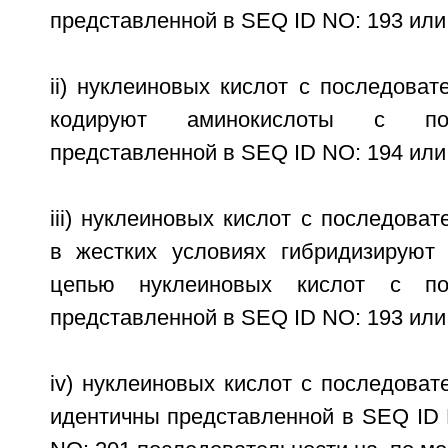
представленной в SEQ ID NO: 193 или
ii) нуклеиновых кислот с последоват
кодируют аминокислоты с посл
представленной в SEQ ID NO: 194 или
iii) нуклеиновых кислот с последоват
в жестких условиях гибридизируют
цепью нуклеиновых кислот с пос
представленной в SEQ ID NO: 193 или
iv) нуклеиновых кислот с последоват
идентичны представленной в SEQ ID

* * * * * * * * *

The data above must be copied exactly. Leave out the pictures.

• **TASK SOLUTION**:
представленной в SEQ ID NO: 193 или
ii) нуклеиновых кислот с последоват
кодируют аминокислоты с посл
представленной в SEQ ID NO: 194 или
iii) нуклеиновых кислот с последоват
в жестких условиях гибридизируют
цепью нуклеиновых кислот с пос
представленной в SEQ ID NO: 193 или
iv) нуклеиновых кислот с последоват
идентичны представленной в SEQ ID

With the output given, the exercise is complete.